Questions and Answers on the Bible

Chapter 33

What is the Church?

I cannot understand the references often made to the church. Matthew 18:20, "For where two or three are gathered together in my name, there am I in the midst of them," to my mind implies a gatherer. How can a company of people called Baptists, or Wesleyans, or Catholics, gathered to the names of men, be the church of God? My way of looking at this is that every believer is in the church of Christ, which is His body, but not in the church of God. I am much perplexed about this thing, and if you would spare space in Present Truth to make it plain, I should be thankful.

You are in the main correct in your view of the matter, but you certainly are somewhat confused. I think a very few words will make it plain to you. The word rendered "church" is a compound Greek word, meaning "called out." It corresponds exactly to the word "congregation," which occurs so frequently in the Old Testament. Thus, "In the midst of the church will I sing praise unto You," (Hebrews 2:12) is from: "In the midst of the congregation will I praise You." (Psalm 22:22)

The word "congregation" is from two Latin words meaning a flock collected together. The root of the word means flock. This is what the people of God are--a flock gathered out by Christ, "that great Shepherd of the sheep." (Hebrews 13:20) "The church of God, which He has purchased with His own blood," (Acts 20:28) is "the flock." Really, the word "church" ought never to be used with reference to people. It means a building in which people worship, while the people themselves are the congregation. The word "congregation" is in common use, to indicate a collection of people; but since all whom the Lord calls out of the world are gathered to Him, it applies to all His people, however widely scattered they may be in the earth, since all are one in Him. The congregation of the Lord, or church, as it is in ordinary speech, is all who in every place worship the Lord in sincerity.

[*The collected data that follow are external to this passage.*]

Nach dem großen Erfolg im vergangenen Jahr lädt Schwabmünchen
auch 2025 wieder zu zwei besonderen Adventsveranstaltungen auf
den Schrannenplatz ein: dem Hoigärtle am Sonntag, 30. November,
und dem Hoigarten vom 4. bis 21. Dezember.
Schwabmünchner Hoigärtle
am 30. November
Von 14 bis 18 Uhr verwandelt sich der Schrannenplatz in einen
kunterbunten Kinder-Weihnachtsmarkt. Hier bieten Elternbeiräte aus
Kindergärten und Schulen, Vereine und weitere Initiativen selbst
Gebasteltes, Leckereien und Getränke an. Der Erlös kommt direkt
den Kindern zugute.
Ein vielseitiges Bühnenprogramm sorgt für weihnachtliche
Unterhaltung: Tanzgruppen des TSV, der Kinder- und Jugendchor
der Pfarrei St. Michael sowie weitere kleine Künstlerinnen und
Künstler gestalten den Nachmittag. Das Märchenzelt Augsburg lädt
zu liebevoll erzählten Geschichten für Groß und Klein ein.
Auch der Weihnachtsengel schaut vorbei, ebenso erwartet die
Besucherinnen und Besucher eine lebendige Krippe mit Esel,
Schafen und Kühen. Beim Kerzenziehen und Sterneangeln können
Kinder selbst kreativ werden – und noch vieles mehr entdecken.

The term is appropriately applied to any company assembled together in one place, or to any body of people gathered about any name; only it is evident that if they are gathered to any earthly name they do not constitute the church of Christ. In this country the term "the church" commonly designates the church of England, since it is the one established by law; but all such uses are purely matters of custom and convenience. Strictly speaking, there is but one church--the congregation--just as there is but "one Lord, one faith, one baptism, One God and Father of all." (Ephesians 4:5-6)

The church, or congregation, is the body of Christ, of which there is but one, and: "By one Spirit are we all baptized into one body." (1 Corinthians 12:13)

But you certainty have no warrant for thinking that the church of Christ is not the church of God. Christ said, "I and my Father are one." (John 10:30)

He is the brightness of the Father's glory, and the impress of His substance. (Hebrews 1:3) "The kingdom of Christ and of God" (Ephesians 5:7) is one and the same thing. The Father and the Son have no separate interests, and Christ does all His work for the glory of the Father. "[He] suffered for sins, the just for the unjust, that He might bring us to God." (1 Peter 3:18)

Let us not, however, in our discussion of technical terms, forget the practical, comforting, edifying part of this truth. It is this, that we are actually the body of Christ. This is true of the entire congregation of believers, solely because it is true of each individual member of the church. "We are members of His body, of His flesh, and of His bones." (Ephesians 5:30) "The head of every man is Christ," (1 Corinthians 11:3) and therefore, "He is the head of the body," (Colossians 1:18)--the congregation. Our bodies, yours and my respectively, are the bodies of Christ-temples of the Holy Ghost, (1 Corinthians 6:19) for God to dwell in,--bodies prepared by God for Christ to use in revealing God in the flesh. If we hear His voice, we are His, and then we may be sure that He will make us wholly like himself.

When He comes the second time He will "fashion anew the body of our humiliation, that it may be conformed to the body of His glory, according to the working whereby He is able even to subject all things unto himself;" (Philippians 3:21) and this will be but the culmination of His "power over all flesh," (John 17:2) by which He now compels even sinful flesh to obey the mind of the Spirit.--Present Truth, February 28, 1901.